Exercise
Restate all of the entries verbatim.

Extracted records START

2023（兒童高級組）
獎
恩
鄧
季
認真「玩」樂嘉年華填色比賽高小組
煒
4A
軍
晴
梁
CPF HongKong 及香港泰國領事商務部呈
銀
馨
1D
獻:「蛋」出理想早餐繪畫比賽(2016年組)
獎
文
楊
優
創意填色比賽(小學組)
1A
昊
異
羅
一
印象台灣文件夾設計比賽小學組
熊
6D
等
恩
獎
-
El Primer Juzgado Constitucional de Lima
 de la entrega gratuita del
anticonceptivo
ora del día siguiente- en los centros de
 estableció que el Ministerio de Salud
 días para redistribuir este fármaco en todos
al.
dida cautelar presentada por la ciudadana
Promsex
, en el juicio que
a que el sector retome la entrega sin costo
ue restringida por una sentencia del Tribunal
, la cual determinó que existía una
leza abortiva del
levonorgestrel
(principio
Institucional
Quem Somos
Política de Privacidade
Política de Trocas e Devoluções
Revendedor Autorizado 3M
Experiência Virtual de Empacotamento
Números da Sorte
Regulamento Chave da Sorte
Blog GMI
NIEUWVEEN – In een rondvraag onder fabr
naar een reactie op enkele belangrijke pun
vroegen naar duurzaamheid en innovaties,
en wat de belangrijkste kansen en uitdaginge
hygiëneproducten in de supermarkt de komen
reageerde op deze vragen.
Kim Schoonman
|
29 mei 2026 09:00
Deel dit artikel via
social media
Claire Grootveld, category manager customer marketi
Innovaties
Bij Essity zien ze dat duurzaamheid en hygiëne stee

Extracted records END

Response to this task
2023（兒童高級組）
獎
恩
鄧
季
認真「玩」樂嘉年華填色比賽高小組
煒
4A
軍
晴
梁
CPF HongKong 及香港泰國領事商務部呈
銀
馨
1D
獻:「蛋」出理想早餐繪畫比賽(2016年組)
獎
文
楊
優
創意填色比賽(小學組)
1A
昊
異
羅
一
印象台灣文件夾設計比賽小學組
熊
6D
等
恩
獎
-
El Primer Juzgado Constitucional de Lima
 de la entrega gratuita del
anticonceptivo
ora del día siguiente- en los centros de
 estableció que el Ministerio de Salud
 días para redistribuir este fármaco en todos
al.
dida cautelar presentada por la ciudadana
Promsex
, en el juicio que
a que el sector retome la entrega sin costo
ue restringida por una sentencia del Tribunal
, la cual determinó que existía una
leza abortiva del
levonorgestrel
(principio
Institucional
Quem Somos
Política de Privacidade
Política de Trocas e Devoluções
Revendedor Autorizado 3M
Experiência Virtual de Empacotamento
Números da Sorte
Regulamento Chave da Sorte
Blog GMI
NIEUWVEEN – In een rondvraag onder fabr
naar een reactie op enkele belangrijke pun
vroegen naar duurzaamheid en innovaties,
en wat de belangrijkste kansen en uitdaginge
hygiëneproducten in de supermarkt de komen
reageerde op deze vragen.
Kim Schoonman
|
29 mei 2026 09:00
Deel dit artikel via
social media
Claire Grootveld, category manager customer marketi
Innovaties
Bij Essity zien ze dat duurzaamheid en hygiëne stee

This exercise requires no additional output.